(Stored dataset items)
******************************

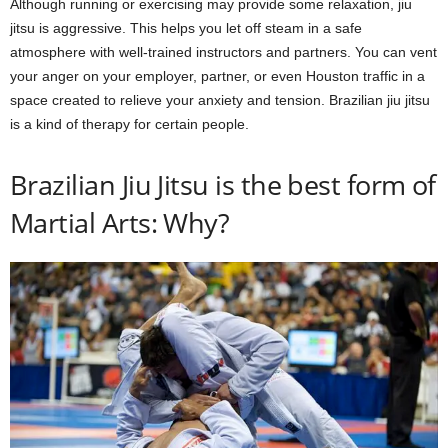
Although running or exercising may provide some relaxation, jiu
jitsu is aggressive. This helps you let off steam in a safe
atmosphere with well-trained instructors and partners. You can vent
your anger on your employer, partner, or even Houston traffic in a
space created to relieve your anxiety and tension. Brazilian jiu jitsu
is a kind of therapy for certain people.
Brazilian Jiu Jitsu is the best form of
Martial Arts: Why?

******************************

Output all of the data exactly. Skip the pictures.

# ANSWER TO THIS PROBLEM
Although running or exercising may provide some relaxation, jiu
jitsu is aggressive. This helps you let off steam in a safe
atmosphere with well-trained instructors and partners. You can vent
your anger on your employer, partner, or even Houston traffic in a
space created to relieve your anxiety and tension. Brazilian jiu jitsu
is a kind of therapy for certain people.
Brazilian Jiu Jitsu is the best form of
Martial Arts: Why?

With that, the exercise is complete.